Consider responses to the question ``How many adults (18+) live in this house?’’ for residents across Canada. We can imagine asking 1000 households for this response and it seems plausible that we would have data which look something like:

Based on these data, we can see fairly clearly that the median is going to be 2 and that the data exhibit a positive skewness. The mean, however, is given by 1.79 which evidently violates the supposed rule of thumb.

## Negative Skew; Median < Mean

Consider a quiz that is given to students in an introductory statistics class that is marked out of 5. If we assume that 500 students are enrolled in the course, and they all write the quiz, then the following grade distribution seems plausible:

Based on these data, we can see fairly clearly that the median is going to be 4 and that the data exhibit a negative skewness. The mean, however, is given by 4.1 which evidently violates the supposed rule of thumb.

## Positive Skew; Mean = Median

Dropping the pretense of real data we can, as may be obvious now, begin to generate arbitrary examples that violate the remaining configuartions of the rules. The following data are selected so that the skew is positive (0.6491939), while the mean (0) and the median (0) are exactly equal.

Perhaps the interested reader could come up with an example situation for these data.

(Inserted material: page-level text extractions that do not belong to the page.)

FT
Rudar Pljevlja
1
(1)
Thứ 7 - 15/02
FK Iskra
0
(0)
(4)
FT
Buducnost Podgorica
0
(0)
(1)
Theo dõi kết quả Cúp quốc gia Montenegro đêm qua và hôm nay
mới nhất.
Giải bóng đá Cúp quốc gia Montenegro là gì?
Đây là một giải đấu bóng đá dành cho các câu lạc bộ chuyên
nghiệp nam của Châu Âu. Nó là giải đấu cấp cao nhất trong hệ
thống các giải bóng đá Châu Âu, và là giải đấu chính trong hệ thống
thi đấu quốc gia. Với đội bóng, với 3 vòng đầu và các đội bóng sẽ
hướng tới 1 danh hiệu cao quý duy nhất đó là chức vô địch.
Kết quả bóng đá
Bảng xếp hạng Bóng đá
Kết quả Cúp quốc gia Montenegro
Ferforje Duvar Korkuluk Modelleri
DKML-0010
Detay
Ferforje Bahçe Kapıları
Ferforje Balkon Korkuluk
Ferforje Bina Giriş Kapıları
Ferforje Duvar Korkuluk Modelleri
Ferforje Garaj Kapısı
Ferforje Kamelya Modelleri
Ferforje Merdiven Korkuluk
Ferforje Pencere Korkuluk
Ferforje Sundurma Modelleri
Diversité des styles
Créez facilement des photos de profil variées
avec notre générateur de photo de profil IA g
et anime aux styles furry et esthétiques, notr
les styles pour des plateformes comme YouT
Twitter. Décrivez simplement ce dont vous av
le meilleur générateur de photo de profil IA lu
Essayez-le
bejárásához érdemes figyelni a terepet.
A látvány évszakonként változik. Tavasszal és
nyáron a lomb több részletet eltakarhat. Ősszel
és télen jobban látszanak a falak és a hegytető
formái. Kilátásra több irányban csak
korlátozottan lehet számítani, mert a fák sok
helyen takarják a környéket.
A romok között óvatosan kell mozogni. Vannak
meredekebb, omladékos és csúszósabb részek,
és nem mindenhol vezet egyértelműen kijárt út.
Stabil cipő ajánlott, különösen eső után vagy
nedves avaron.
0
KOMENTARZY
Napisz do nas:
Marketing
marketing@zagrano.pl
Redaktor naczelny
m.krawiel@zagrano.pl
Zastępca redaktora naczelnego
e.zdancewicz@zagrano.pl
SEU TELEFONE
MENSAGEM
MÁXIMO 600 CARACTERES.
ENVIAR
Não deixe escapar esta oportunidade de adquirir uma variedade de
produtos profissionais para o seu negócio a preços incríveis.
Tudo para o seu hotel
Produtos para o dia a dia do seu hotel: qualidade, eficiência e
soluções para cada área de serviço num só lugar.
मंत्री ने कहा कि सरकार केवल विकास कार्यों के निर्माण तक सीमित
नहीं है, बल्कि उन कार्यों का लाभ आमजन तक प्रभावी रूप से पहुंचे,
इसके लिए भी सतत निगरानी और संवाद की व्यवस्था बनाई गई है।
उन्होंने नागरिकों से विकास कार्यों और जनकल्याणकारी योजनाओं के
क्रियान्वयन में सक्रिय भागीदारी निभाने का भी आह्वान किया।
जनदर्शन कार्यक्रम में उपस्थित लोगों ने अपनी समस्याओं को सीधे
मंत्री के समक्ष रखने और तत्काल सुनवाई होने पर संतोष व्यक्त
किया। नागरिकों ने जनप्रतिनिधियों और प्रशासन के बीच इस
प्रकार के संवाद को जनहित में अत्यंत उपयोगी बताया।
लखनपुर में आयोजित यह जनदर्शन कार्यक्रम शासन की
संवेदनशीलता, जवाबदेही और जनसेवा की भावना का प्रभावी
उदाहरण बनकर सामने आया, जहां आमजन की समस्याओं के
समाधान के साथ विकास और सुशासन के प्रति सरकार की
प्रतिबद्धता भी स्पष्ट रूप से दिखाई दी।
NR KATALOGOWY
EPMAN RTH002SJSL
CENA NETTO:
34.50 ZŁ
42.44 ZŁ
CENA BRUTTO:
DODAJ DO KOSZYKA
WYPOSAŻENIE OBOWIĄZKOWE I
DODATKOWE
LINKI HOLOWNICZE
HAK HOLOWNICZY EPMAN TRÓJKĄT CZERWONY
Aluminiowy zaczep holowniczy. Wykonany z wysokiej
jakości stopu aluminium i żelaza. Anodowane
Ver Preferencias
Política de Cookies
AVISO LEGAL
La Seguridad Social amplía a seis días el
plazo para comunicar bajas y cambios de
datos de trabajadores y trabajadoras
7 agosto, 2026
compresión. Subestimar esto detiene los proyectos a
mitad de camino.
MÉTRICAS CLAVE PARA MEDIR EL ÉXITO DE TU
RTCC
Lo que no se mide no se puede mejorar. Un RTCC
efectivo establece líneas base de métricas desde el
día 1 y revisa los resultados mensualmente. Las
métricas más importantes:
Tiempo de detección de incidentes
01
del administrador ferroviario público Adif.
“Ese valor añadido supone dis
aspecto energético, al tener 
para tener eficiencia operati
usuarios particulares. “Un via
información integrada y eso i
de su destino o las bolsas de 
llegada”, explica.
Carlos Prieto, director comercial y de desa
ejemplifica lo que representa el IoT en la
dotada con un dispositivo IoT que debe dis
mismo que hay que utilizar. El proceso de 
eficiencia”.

## Negative Skew; Mean = Median

The previous example can of course be mirrored exactly so as to produce a negative sample skewness (-0.6491939), while the mean (1) and the median (1) are exactly equal.

Perhaps the interested reader could come up with an (alternative) example situation for these data.

## No Skew; Mean < Median (< Mode)

The remaining scenarios to deconstruct involve distributions which have no skew, but which have a mean and median which are not equal. These are fairly straightforward to construct as well. In this example we can see that the skewness (0) is 0, while the mean (4.5) and the median (5) differ.

## No Skew; (Mode <) Median < Mean

Once again, other alternatives are possible, by why reinvent the wheel when we can simply mirror our previous situation? In this example we can see that the skewness (0) is 0, while the mean (5.5) and the median (5) still differ, but differently than last time.

# General Lessons and Takeaways

These examples tended to exploit the fact that discrete distributions behave strangely. We could have also used multimodal distributions to a similar effect. While these distributions often feel contrived when compared to our nice, named distributions, I would wager that histograms like those presented are, in fact, more common in an *actual* data analysis than the nice, smooth, well-behaved densities we like to work with.

The keen reader may wish to pushback and claim that adding in the relationship with the mode will remedy these supposed counter examples – unfortunately, no. For one, especially when working with continuous densities, it becomes trivial to add a unique mode anywhere relative to the mean and median, without substantively changing these values. Second, while the first few examples had their mode coinciding with the median, the last two demonstrate that we can have a strict ordering (Mean < Median < Mode or Mode < Median < Mean) and end up without any skew in our data.

So, are there any rules we can follow? If the distribution is Pearson family, the standard rule does apply (MacGillivray 1981). Beyond that, I think that the common refrain is more helpful as an intuition than it is as a rule, and I think that this is true of many statistical absolutes that are commonly taught.